• Task goal
Search the records for lines with the word "audience" and copy each match.

** Opening Dataset block **

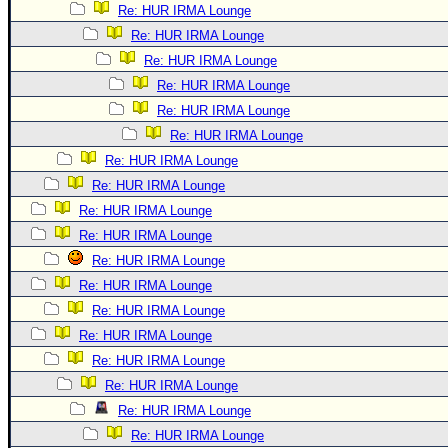
Re: HUR IRMA Lounge
Re: HUR IRMA Lounge
Re: HUR IRMA Lounge
Re: HUR IRMA Lounge
Re: HUR IRMA Lounge
Re: HUR IRMA Lounge
Re: HUR IRMA Lounge
Re: HUR IRMA Lounge
Re: HUR IRMA Lounge
Re: HUR IRMA Lounge
Re: HUR IRMA Lounge
Re: HUR IRMA Lounge
Re: HUR IRMA Lounge
Re: HUR IRMA Lounge
Re: HUR IRMA Lounge
Re: HUR IRMA Lounge
Re: HUR IRMA Lounge
Re: HUR IRMA Lounge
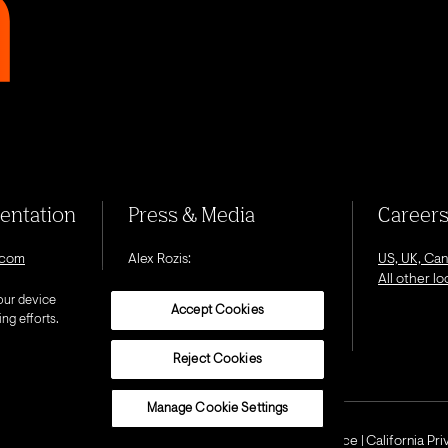
sentation
Press & Media
Career
.com
Alex Rozis:
US, UK, Ca
alex.rozis@octagon.com
All other l
our device
Accept Cookies
ng efforts.
Reject Cookies
Manage Cookie Settings
Privacy Notice
Cookie Notice
California Pr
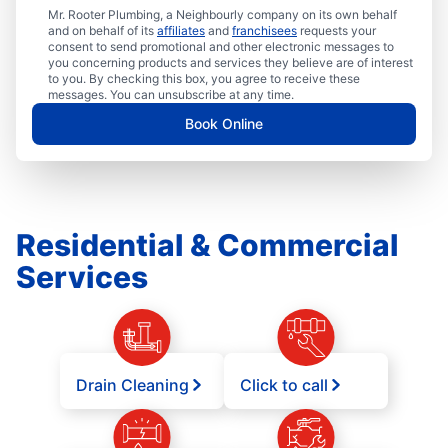
Mr. Rooter Plumbing, a Neighbourly company on its own behalf
and on behalf of its
affiliates
and
franchisees
requests your
consent to send promotional and other electronic messages to
you concerning products and services they believe are of interest
to you. By checking this box, you agree to receive these
messages. You can unsubscribe at any time.
Book Online
Residential & Commercial
Services
Drain Cleaning
Click to call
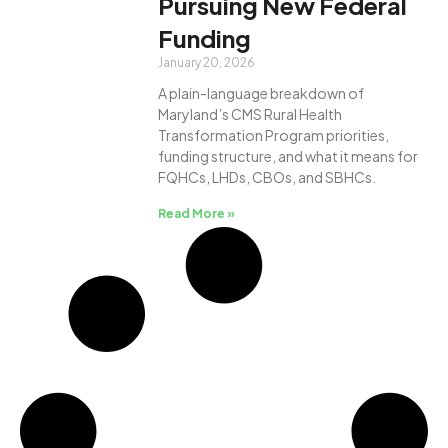
Pursuing New Federal
Funding
January 20, 2026
A plain-language breakdown of
Maryland’s CMS Rural Health
Transformation Program priorities,
funding structure, and what it means for
FQHCs, LHDs, CBOs, and SBHCs.
Read More »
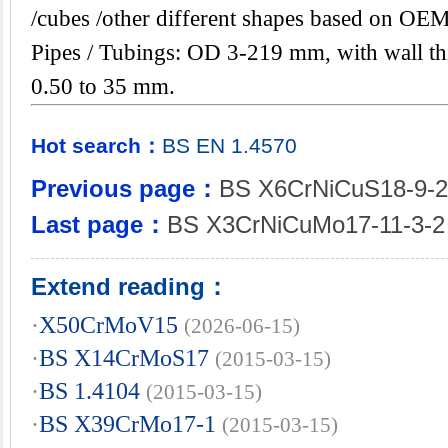
/cubes /other different shapes based on OEM
Pipes / Tubings: OD 3-219 mm, with wall th
0.50 to 35 mm.
Hot search：
BS
EN
1.4570
Previous page：
BS X6CrNiCuS18-9-2
Last page：
BS X3CrNiCuMo17-11-3-2
Extend reading：
·
X50CrMoV15
(2026-06-15)
·
BS X14CrMoS17
(2015-03-15)
·
BS 1.4104
(2015-03-15)
·
BS X39CrMo17-1
(2015-03-15)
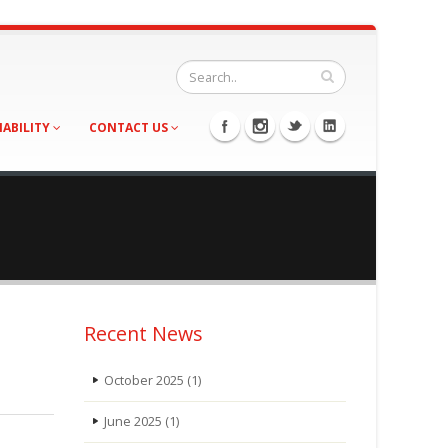
NABILITY
CONTACT US
Recent News
October 2025
(1)
June 2025
(1)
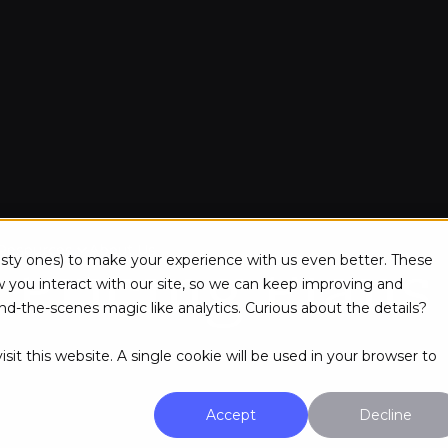
Pay monthly. Cancel anytime.
Resources
About Us
tasty ones) to make your experience with us even better. These
Pricing Plans
ou interact with our site, so we can keep improving and
d-the-scenes magic like analytics. Curious about the details?
sit this website. A single cookie will be used in your browser to
Accept
Decline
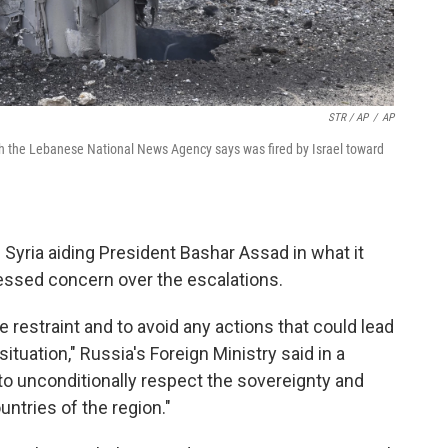
STR / AP
/
AP
h the Lebanese National News Agency says was fired by Israel toward
n Syria aiding President Bashar Assad in what it
pressed concern over the escalations.
e restraint and to avoid any actions that could lead
ituation," Russia's Foreign Ministry said in a
to unconditionally respect the sovereignty and
ountries of the region."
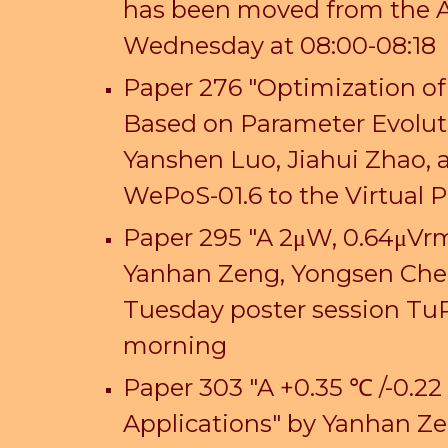
has been moved from the An
Wednesday at 08:00-08:18
Paper 276 "Optimization o
Based on Parameter Evoluti
Yanshen Luo, Jiahui Zhao,
WePoS-01.6 to the Virtual
Paper 295 "A 2μW, 0.64μVrm
Yanhan Zeng, Yongsen Che
Tuesday poster session Tu
morning
Paper 303 "A +0.35 ℃ /-0.2
Applications" by Yanhan Z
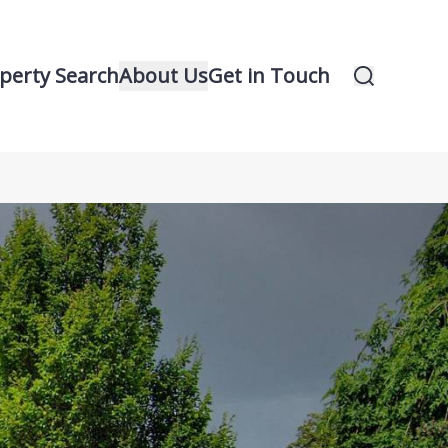
perty Search
About Us
Get in Touch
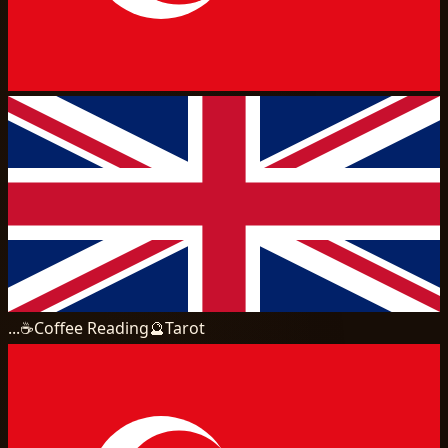
...
☕
Coffee Reading
🔮
Tarot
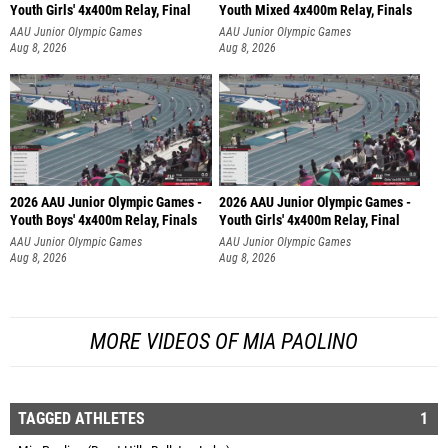
Youth Girls' 4x400m Relay, Final
Youth Mixed 4x400m Relay, Finals
AAU Junior Olympic Games
AAU Junior Olympic Games
Aug 8, 2026
Aug 8, 2026
2026 AAU Junior Olympic Games -
2026 AAU Junior Olympic Games -
Youth Boys' 4x400m Relay, Finals
Youth Girls' 4x400m Relay, Final
AAU Junior Olympic Games
AAU Junior Olympic Games
Aug 8, 2026
Aug 8, 2026
MORE VIDEOS OF MIA PAOLINO
TAGGED ATHLETES
1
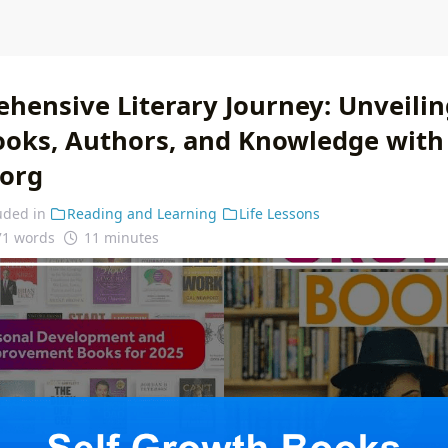
hensive Literary Journey: Unveilin
ooks, Authors, and Knowledge with
.org
uded in
Reading and Learning
Life Lessons
71 words
11 minutes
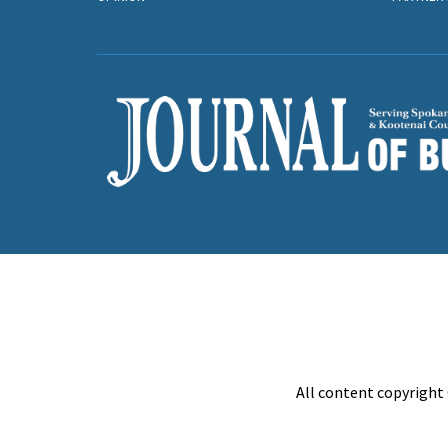
All content copyright 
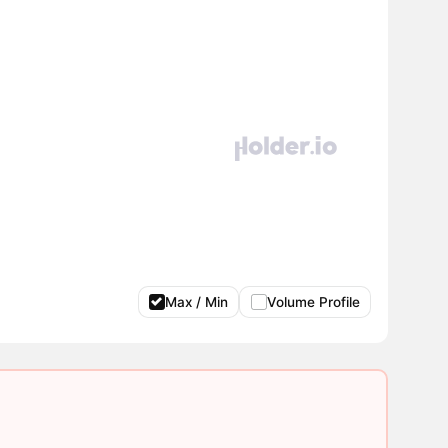
Max / Min
Volume Profile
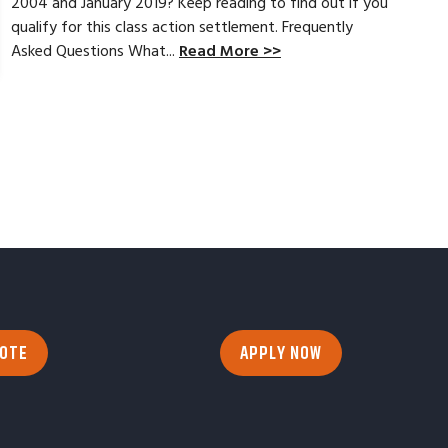
2004 and January 2019? Keep reading to find out if you
qualify for this class action settlement. Frequently
Asked Questions What...
Read More >>
UOTE
APPLY NOW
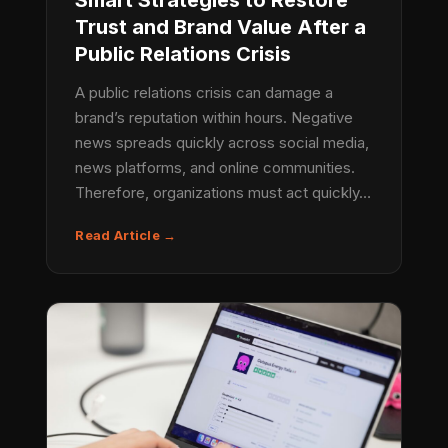
Smart Strategies to Restore
Trust and Brand Value After a
Public Relations Crisis
A public relations crisis can damage a
brand’s reputation within hours. Negative
news spreads quickly across social media,
news platforms, and online communities.
Therefore, organizations must act quickly…
Read Article →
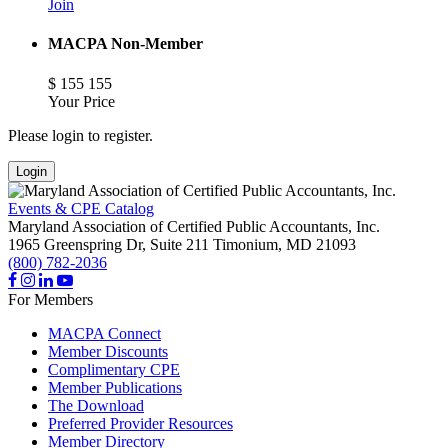
Join
MACPA Non-Member
$
155
155
Your Price
Please login to register.
Login
Events & CPE Catalog
Maryland Association of Certified Public Accountants, Inc.
1965 Greenspring Dr, Suite 211
Timonium,
MD
21093
(800) 782-2036
For Members
MACPA Connect
Member Discounts
Complimentary CPE
Member Publications
The Download
Preferred Provider Resources
Member Directory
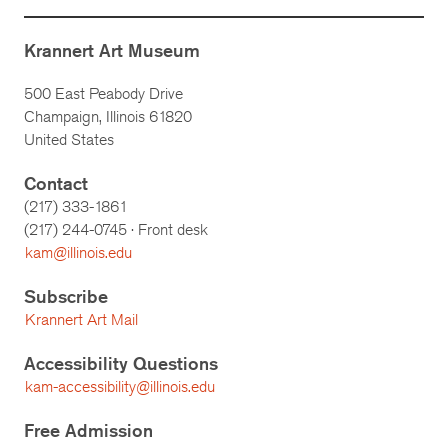
Krannert Art Museum
500 East Peabody Drive
Champaign, Illinois 61820
United States
Contact
(217) 333-1861
(217)
244-0745
· Front desk
kam@illinois.edu
Subscribe
Krannert Art Mail
Accessibility Questions
kam-accessibility@illinois.edu
Free Admission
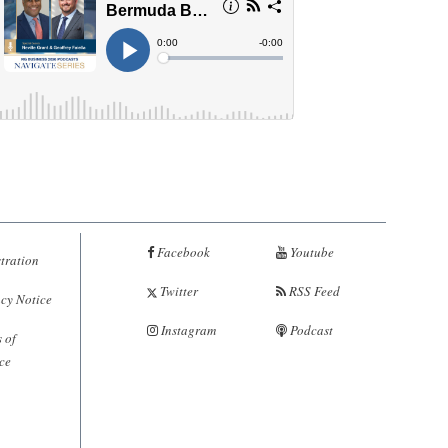
Facebook
Youtube
tration
Twitter
RSS Feed
cy Notice
Instagram
Podcast
 of
ce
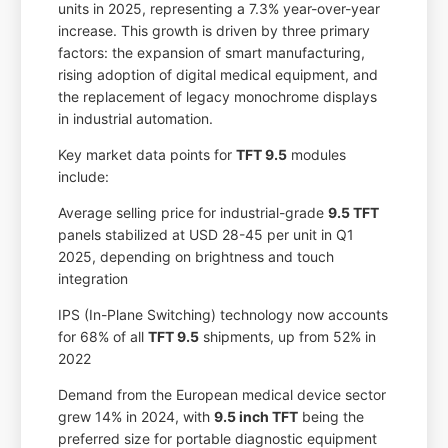
units in 2025, representing a 7.3% year-over-year
increase. This growth is driven by three primary
factors: the expansion of smart manufacturing,
rising adoption of digital medical equipment, and
the replacement of legacy monochrome displays
in industrial automation.
Key market data points for
TFT 9.5
modules
include:
Average selling price for industrial-grade
9.5 TFT
panels stabilized at USD 28-45 per unit in Q1
2025, depending on brightness and touch
integration
IPS (In-Plane Switching) technology now accounts
for 68% of all
TFT 9.5
shipments, up from 52% in
2022
Demand from the European medical device sector
grew 14% in 2024, with
9.5 inch TFT
being the
preferred size for portable diagnostic equipment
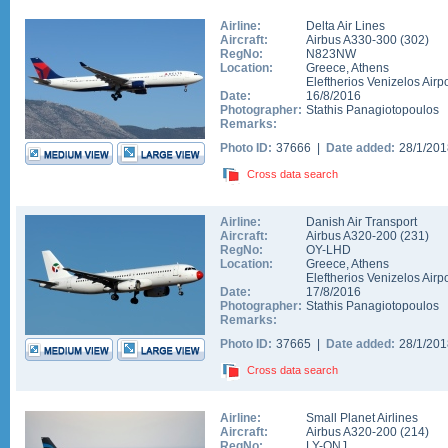
Airline:
Delta Air Lines
Aircraft:
Airbus A330-300
(
302
)
RegNo:
N823NW
Location:
Greece
,
Athens
Eleftherios Venizelos Airpo
Date:
16/8/2016
Photographer:
Stathis Panagiotopoulos
Remarks:
Photo ID:
37666 |
Date added:
28/1/20
Cross data search
Airline:
Danish Air Transport
Aircraft:
Airbus A320-200
(
231
)
RegNo:
OY-LHD
Location:
Greece
,
Athens
Eleftherios Venizelos Airpo
Date:
17/8/2016
Photographer:
Stathis Panagiotopoulos
Remarks:
Photo ID:
37665 |
Date added:
28/1/20
Cross data search
Airline:
Small Planet Airlines
Aircraft:
Airbus A320-200
(
214
)
RegNo:
LY-ONJ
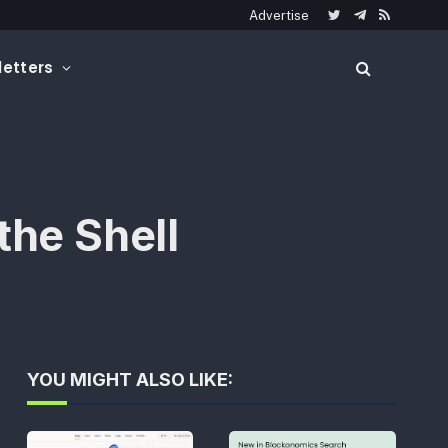
Advertise
Twitter
Telegram
RSS
etters
the Shell
YOU MIGHT ALSO LIKE:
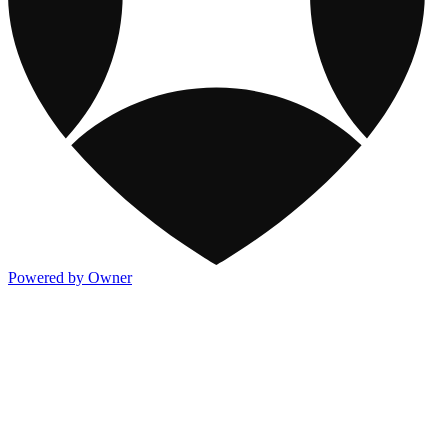
Powered by Owner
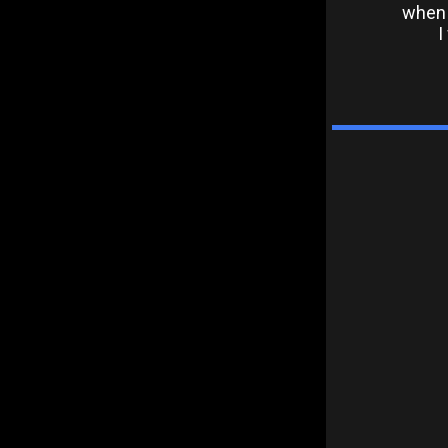
when 
I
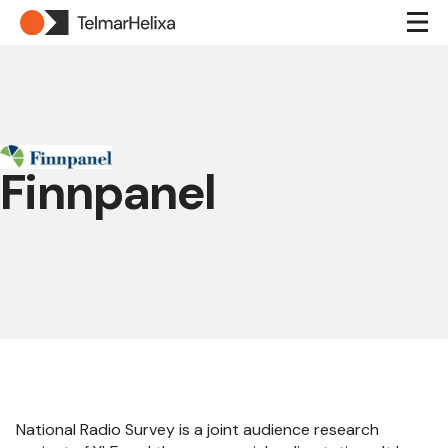
Finnpanel
National Radio Survey is a joint audience research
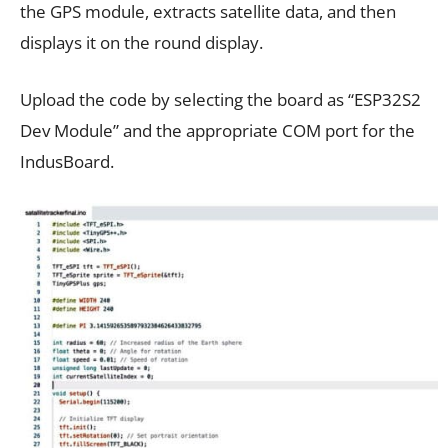
the GPS module, extracts satellite data, and then
displays it on the round display.
Upload the code by selecting the board as “ESP32S2
Dev Module” and the appropriate COM port for the
IndusBoard.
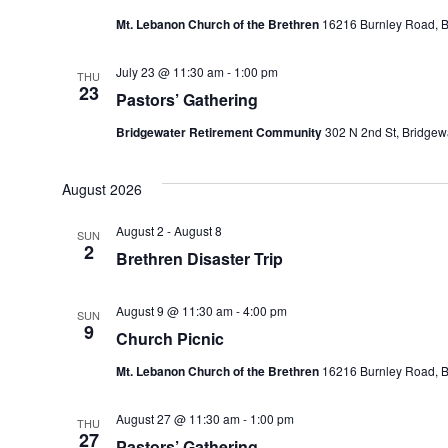
Mt. Lebanon Church of the Brethren
16216 Burnley Road, Ba
July 23 @ 11:30 am
-
1:00 pm
THU
23
Pastors’ Gathering
Bridgewater Retirement Community
302 N 2nd St, Bridgewa
August 2026
August 2
-
August 8
SUN
2
Brethren Disaster Trip
August 9 @ 11:30 am
-
4:00 pm
SUN
9
Church Picnic
Mt. Lebanon Church of the Brethren
16216 Burnley Road, Ba
August 27 @ 11:30 am
-
1:00 pm
THU
27
Pastors’ Gathering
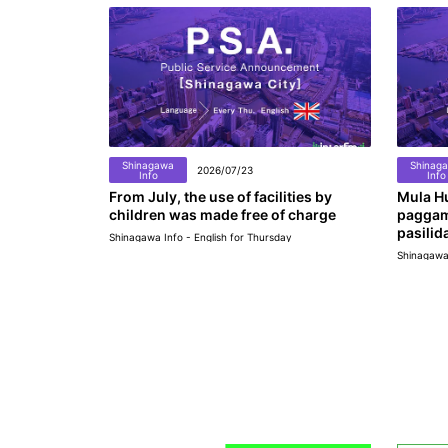
Shinagawa
Shinag
2026/07/23
Info
Info
From July, the use of facilities by
Mula Hu
children was made free of charge
paggam
pasilid
Shinagawa Info - English for Thursday
Shinagawa 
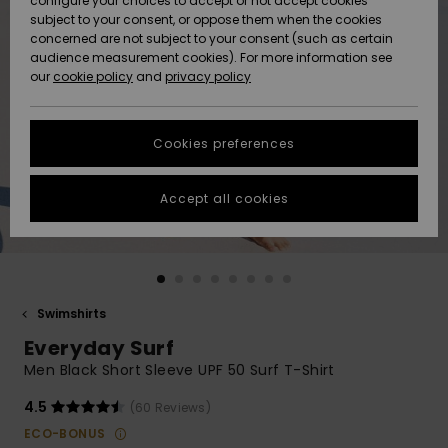
configure your choices to accept or not accept cookies
Snow
Lumi
Community
subject to your consent, or oppose them when the cookies
Data Protection
concerned are not subject to your consent (such as certain
HELP &
audience measurement cookies). For more information see
CONTACT
our
cookie policy
and
privacy policy
Uutuudet
Uutuudet
Size Chart
SUSTAINABILITY
Cookies preferences
Suosikit
Suosikit
Start a
conversation
STORELOCATOR
to get the
Accept all cookies
fastest answer
GIFTCARDS
to your
question.
WISHLIST
Start a
conversation
Swimshirts
Find answers
Everyday Surf
to the most
common
Men Black Short Sleeve UPF 50 Surf T-Shirt
questions and
access our
4.5
(60 Reviews)
contact form.
ECO-BONUS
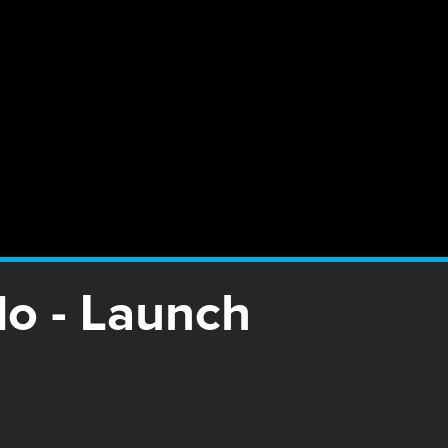
o - Launch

** Closing Dataset block **

• Solved exercise
National Radio Survey is a joint audience research
audience measurement cookies). For more information see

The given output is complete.